Dusty, Derelict…But Not Dead

Daily writing prompt
What have you been working on?

Imagine waking up one day and facing the fact that more than half of your lifespan is over…. and all you had worked and sacrificed to achieve meant nothing.

Who you were… Evaporated.
What you were… No longer viable.
Achievements… Pointless.
Your physical body… Significantly altered.
Your mind… Unstable with mental trauma DLC’s installed.
Rehab… Never-ending.
New injuries popping up from previous physical trauma.
Significant weight gain.
Limited mobility and endurance.

A self-educated, free spirited, highly independent person transformed overnight into what I felt was a codependent house husband. It crushed my spirit for years.

My most valuable assets could no longer be trusted – my intelligence and my ability to improve performance while under heavy pressure. After the wreck, I developed severe anxiety. The pressure of leaving the house to run simple errands had been known to initiate anxiety attacks.
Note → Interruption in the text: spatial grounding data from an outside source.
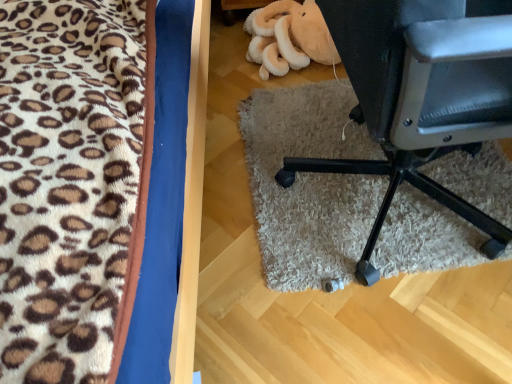 Question: Can you confirm if black leather chair at lower right is positioned to the right of soft plush toy at upper center?

Choices:
 (A) yes
 (B) no

Answer: (A)

Question: Is black leather chair at lower right closer to the viewer compared to soft plush toy at upper center?

Choices:
 (A) yes
 (B) no

Answer: (A)

Question: Are black leather chair at lower right and soft plush toy at upper center located far from each other?

Choices:
 (A) no
 (B) yes

Answer: (A)

Question: Could soft plush toy at upper center be considered to be inside black leather chair at lower right?

Choices:
 (A) yes
 (B) no

Answer: (B)

Question: Is black leather chair at lower right bigger than soft plush toy at upper center?

Choices:
 (A) yes
 (B) no

Answer: (A)

Question: Is soft plush toy at upper center spatially inside black leather chair at lower right, or outside of it?

Choices:
 (A) outside
 (B) inside

Answer: (A)

Question: Considering the positions of soft plush toy at upper center and black leather chair at lower right in the image, is soft plush toy at upper center wider or thinner than black leather chair at lower right?

Choices:
 (A) wide
 (B) thin

Answer: (B)

Question: Based on their sizes in the image, would you say soft plush toy at upper center is bigger or smaller than black leather chair at lower right?

Choices:
 (A) big
 (B) small

Answer: (B)

Question: In terms of height, does soft plush toy at upper center look taller or shorter compared to black leather chair at lower right?

Choices:
 (A) short
 (B) tall

Answer: (A)

Question: Do you think fluffy leopard print blanket at left is within soft plush toy at upper center, or outside of it?

Choices:
 (A) inside
 (B) outside

Answer: (B)

Question: Is point (48, 329) closer or farther from the camera than point (287, 8)?

Choices:
 (A) farther
 (B) closer

Answer: (B)

Question: From a real-world perspective, relative to soft plush toy at upper center, is fluffy leopard print blanket at left vertically above or below?

Choices:
 (A) above
 (B) below

Answer: (A)

Question: From the image's perspective, is fluffy leopard print blanket at left above or below soft plush toy at upper center?

Choices:
 (A) above
 (B) below

Answer: (B)

Question: From the image's perspective, is soft plush toy at upper center located above or below fluffy leopard print blanket at left?

Choices:
 (A) below
 (B) above

Answer: (B)

Question: Is soft plush toy at upper center bigger or smaller than fluffy leopard print blanket at left?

To shorten this entry I’ll skip to this -All I have done since the wreck could be filed under the category of “existing”.

Then yesterday happened. I went to my provider for half a day of testing and psychological evaluation. Memory tests of varied types. Visual identification flip charts. Listen and recite in the order requested… etc, etc…

Roughly four hours of stress-testing my mind without distractions. Although nervous, I was a mix of curiosity and excitement… But in the back of my mind I was fearful – what if I bombed? Although the tests are made to be indicators and do not have pass/fail associations, I would be devastated if I performed poorly.

About half way through, the psych paused and made a comment that broke me.

“I’m already seeing a pattern… As the tests increase in difficulty, so does your performance. I can tell you’re highly intelligent and extraordinarily self aware.”

All I could think was “Heyyyy… there I am .” In that moment, I finally decided to pick up the one word that was left on the highway that day so many years ago…

Hope.

It was such an emotionally overwhelming moment that it was all I could do to maintain my composure. I finally found a part of me I recognized. It was never lost, just buried under mountains of trauma. It needed time to work in the background sorting through everything.

Now that I have been reintroduced to my toolkit, my plan is to get back to working on the new version of me and how I can be a better human for myself as well as for those who choose to be around me.